Session 14

Adding Semantic Actions to the ac Parser


810:155
Translation of Programming Languages


Recap: Building ASTs with Semantic Actions

We are discussing the syntax analysis phase of a compiler. In particular, we are learning how to implement our first intermediate representation of a source program, the abstract syntax tree (AST) that serves as a primary input to all later phases in the compiler. Session 12 taught us, among other things, that the later phases of a compiler must read and modify the abstract syntax of a program in several different ways, some perhaps not anticipated by the compiler writer. The way we represent an AST must support downstream processing and future behavior. Then, we began to learn how to augment our table-driven parsing technique to create ASTs as a side effect, using the idea of a semantic action. Finally, in Session 13, we applied those ideas to our small expression grammar and parser. We saw that the process works -- like magic, almost, if we didn't understand the process.

... We were left with one little puzzle from our last session: how would our parser associate operators at the same level of precedence, say, for x * y * z ? What did you find?

Alas, the choice we made for adding the make-plus-exp and make-times-exp semantic actions to the grammar -- at the end of the production rule, after all of its non-terminals have been recognized -- results in right-to-left associativity. That's probably not what we expect or want, given the way most programming languages work.

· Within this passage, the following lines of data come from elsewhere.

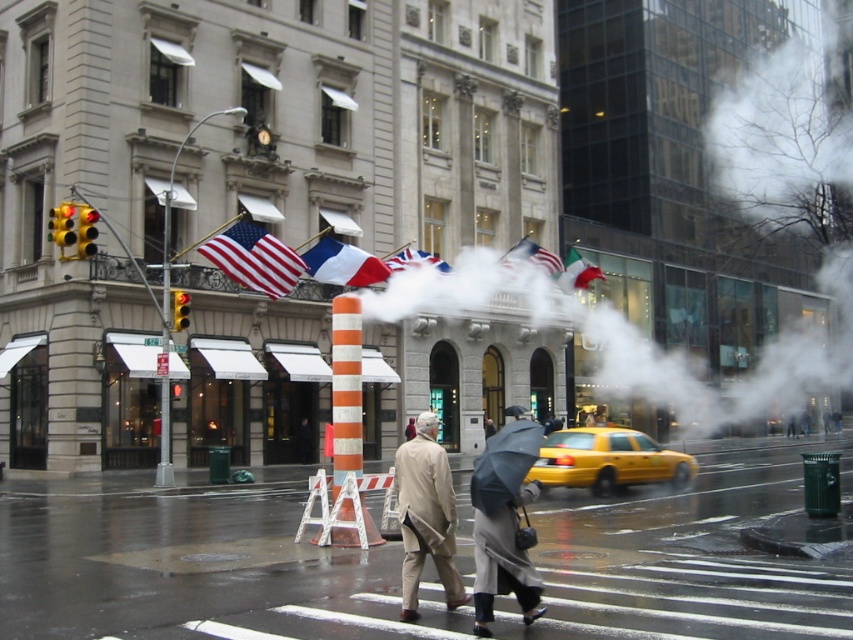 Question: Estimate the real-world distances between objects in this image. Which object is closer to the red fabric flag at center?

Choices:
 (A) matte fabric flag at upper center
 (B) blue and white striped fabric flag at center
 (C) beige wool coat at center
 (D) white plastic traffic cone at center

Answer: (B)

Question: Can you confirm if matte fabric flag at upper center is positioned below black matte umbrella at center?

Choices:
 (A) yes
 (B) no

Answer: (B)

Question: Does dark gray wool coat at center lie in front of matte green flag at center?

Choices:
 (A) yes
 (B) no

Answer: (A)

Question: In this image, where is white plastic traffic cone at center located relative to matte white flag at center?

Choices:
 (A) above
 (B) below

Answer: (B)

Question: Which object is farther from the camera taking this photo?

Choices:
 (A) matte green flag at center
 (B) white steam at center
 (C) matte fabric flag at upper center
 (D) white plastic traffic cone at center

Answer: (A)

Question: Which of the following is the closest to the observer?

Choices:
 (A) yellow rubber taxi at center
 (B) matte green flag at center
 (C) blue and white striped fabric flag at center

Answer: (A)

How can we achieve left-to-right associativity? Make another choice! Tell the parser to build the compound expression before matching and building the rest of the expression:

    expression  := term expression'
    expression' := + term make-plus-exp expression'
                 | Ø
    term        := factor term'
    term'       := * factor make-times-exp term'
                 | Ø
    factor      := ( expression )
                 | identifier make-identifier

You may begin to notice some patterns in how we add semantic actions to a grammar, depending on our goals.


Setting Up Our Work Today

Back in Session 2, I showed you an acdc compiler written in an ad hoc way. Then, in Session 7, we converted our scanner to use regular expressions and finite automata that model the ac language. Now it is time to take the next step: convert our parser to a table-driven implementation.

We will proceed in two big steps. First, we will create a table-driven parser that recognizes legal programs, then we will augment it to generate the abstract syntax tree required by the later phases of the compiler. We will break each of these big steps into the smaller steps we have learned along the way.

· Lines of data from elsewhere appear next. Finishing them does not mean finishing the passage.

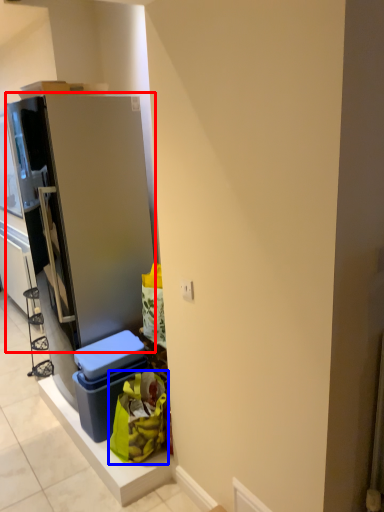 Question: Among these objects, which one is nearest to the camera, refrigerator (highlighted by a red box) or garbage (highlighted by a blue box)?

Choices:
 (A) refrigerator
 (B) garbage

Answer: (B) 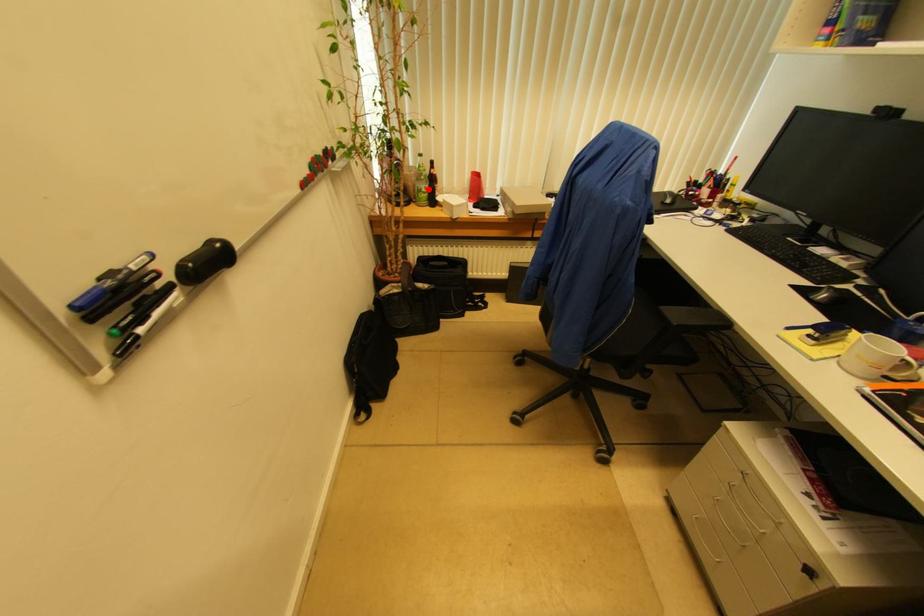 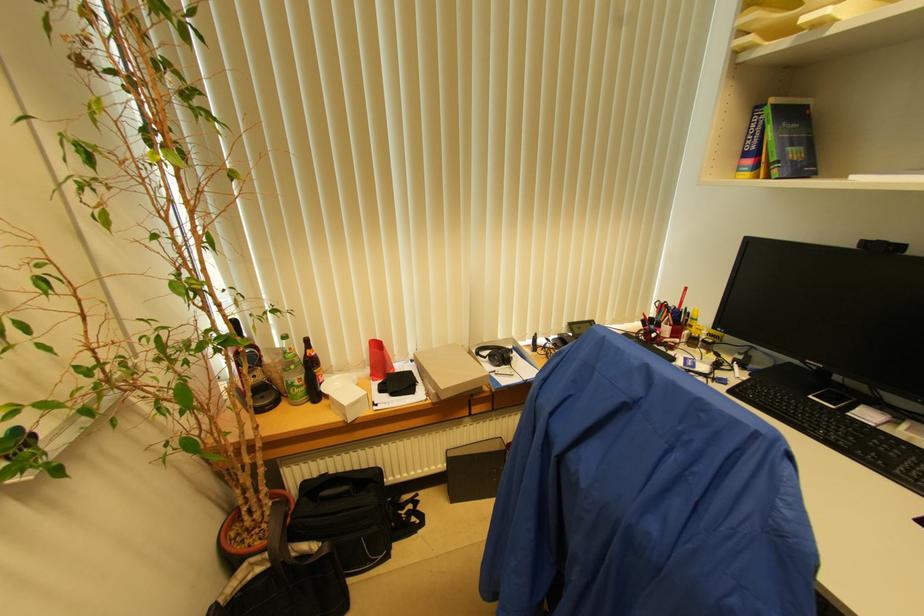 Where in the second image is the point corresponding to the highlighted location from the first image?

(304, 379) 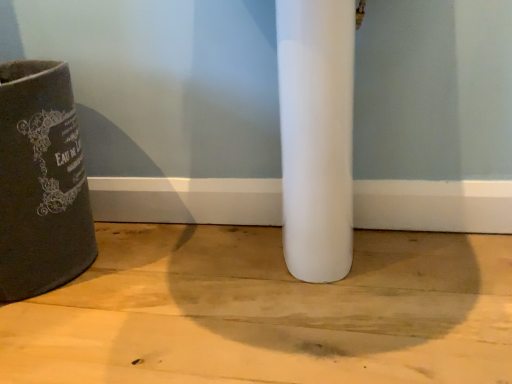 Question: Are white matte concrete at center and dark gray fabric waste container at left located far from each other?

Choices:
 (A) no
 (B) yes

Answer: (A)

Question: Can you confirm if white matte concrete at center is smaller than dark gray fabric waste container at left?

Choices:
 (A) no
 (B) yes

Answer: (B)

Question: Is white matte concrete at center at the right side of dark gray fabric waste container at left?

Choices:
 (A) yes
 (B) no

Answer: (A)

Question: Is the position of white matte concrete at center more distant than that of dark gray fabric waste container at left?

Choices:
 (A) no
 (B) yes

Answer: (A)

Question: Is white matte concrete at center in contact with dark gray fabric waste container at left?

Choices:
 (A) yes
 (B) no

Answer: (B)

Question: From a real-world perspective, is white matte concrete at center positioned over dark gray fabric waste container at left based on gravity?

Choices:
 (A) yes
 (B) no

Answer: (B)

Question: From the image's perspective, is dark gray fabric waste container at left beneath white matte concrete at center?

Choices:
 (A) yes
 (B) no

Answer: (B)

Question: From a real-world perspective, is dark gray fabric waste container at left beneath white matte concrete at center?

Choices:
 (A) no
 (B) yes

Answer: (A)

Question: Would you say dark gray fabric waste container at left is outside white matte concrete at center?

Choices:
 (A) yes
 (B) no

Answer: (A)

Question: Is dark gray fabric waste container at left next to white matte concrete at center and touching it?

Choices:
 (A) no
 (B) yes

Answer: (A)

Question: Is dark gray fabric waste container at left oriented towards white matte concrete at center?

Choices:
 (A) no
 (B) yes

Answer: (A)

Question: Is the position of dark gray fabric waste container at left less distant than that of white matte concrete at center?

Choices:
 (A) yes
 (B) no

Answer: (B)

Question: Is point (366, 274) positioned closer to the camera than point (8, 294)?

Choices:
 (A) farther
 (B) closer

Answer: (A)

This series of exercises gives you some practice building a table-driven top-down parser and exposes you to some of the pragmatics of writing a parsing program.

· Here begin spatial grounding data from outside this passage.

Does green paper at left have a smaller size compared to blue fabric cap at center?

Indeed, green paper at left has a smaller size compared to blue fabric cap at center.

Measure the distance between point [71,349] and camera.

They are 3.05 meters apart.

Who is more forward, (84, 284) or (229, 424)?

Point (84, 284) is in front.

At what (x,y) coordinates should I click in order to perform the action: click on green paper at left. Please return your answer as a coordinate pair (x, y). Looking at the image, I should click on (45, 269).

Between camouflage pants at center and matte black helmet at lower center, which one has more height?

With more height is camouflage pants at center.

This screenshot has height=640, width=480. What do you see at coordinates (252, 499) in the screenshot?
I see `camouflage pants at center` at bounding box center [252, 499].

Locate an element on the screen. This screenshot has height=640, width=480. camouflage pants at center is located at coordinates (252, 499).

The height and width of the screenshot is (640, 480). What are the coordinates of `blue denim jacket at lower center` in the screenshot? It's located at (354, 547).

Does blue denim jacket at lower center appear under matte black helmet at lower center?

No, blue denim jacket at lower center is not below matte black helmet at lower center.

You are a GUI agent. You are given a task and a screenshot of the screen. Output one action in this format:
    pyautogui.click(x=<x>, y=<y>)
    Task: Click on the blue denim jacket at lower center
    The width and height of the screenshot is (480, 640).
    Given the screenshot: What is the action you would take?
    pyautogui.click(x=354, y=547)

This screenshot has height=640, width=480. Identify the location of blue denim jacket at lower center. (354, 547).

Task 1: Build the FIRST and FOLLOW Sets

Build the FIRST and FOLLOW sets for the ac grammar:

    program         → declarations statements
    declarations    → declaration declarations
                    |  Ø
    declaration     → floatdecl identifier
                    |  intdecl identifier
    statements      → statement statements
                    |  Ø
    statement       → identifier assign value expressionTail
                    |  print identifier
    expressionTail  → plus value expressionTail
                    |  minus value expressionTail
                    |  Ø
    value           → identifier
                    |  number

    floatdecl       → f
    intdecl         → i
    assign          → =
    print           → p
    plus            → +
    minus           → -
    identifier      → all lowercase letters except {f,i,p}
    number          → integers, or reals with both whole and fractional parts

Here are the algorithms for generating FIRST and FOLLOW sets.

Solution

Here are the FIRST sets, built bottom-up:

    FIRST(any terminal)   = { /itself/ }
    FIRST(value)          = { identifier, number }
    FIRST(expressionTail) = { +, -, ø }
    FIRST(statement)      = { identifier, p }
    FIRST(statements)     = { identifier, p, ø }
    FIRST(declaration)    = { f, i }
    FIRST(declarations)   = { f, i, ø }
    FIRST(program)        = { f, i, identifier, p, ø }

Then we use the FIRST sets to help create the FOLLOW sets:

    FOLLOW(program)        = { $ }
    FOLLOW(declarations)   = { identifier, p, $ }
    FOLLOW(declaration)    = { f, i, identifier, p, $ }
    FOLLOW(statements)     = { $ }
    FOLLOW(statement)      = { identifier, p, $ }
    FOLLOW(expressionTail) = { identifier, p, $ }
    FOLLOW(value)          = { +, -, identifier, p, $ }


Task 2: Build the Parsing Table

Use the FIRST and FOLLOW sets to construct a parsing table for the ac grammar.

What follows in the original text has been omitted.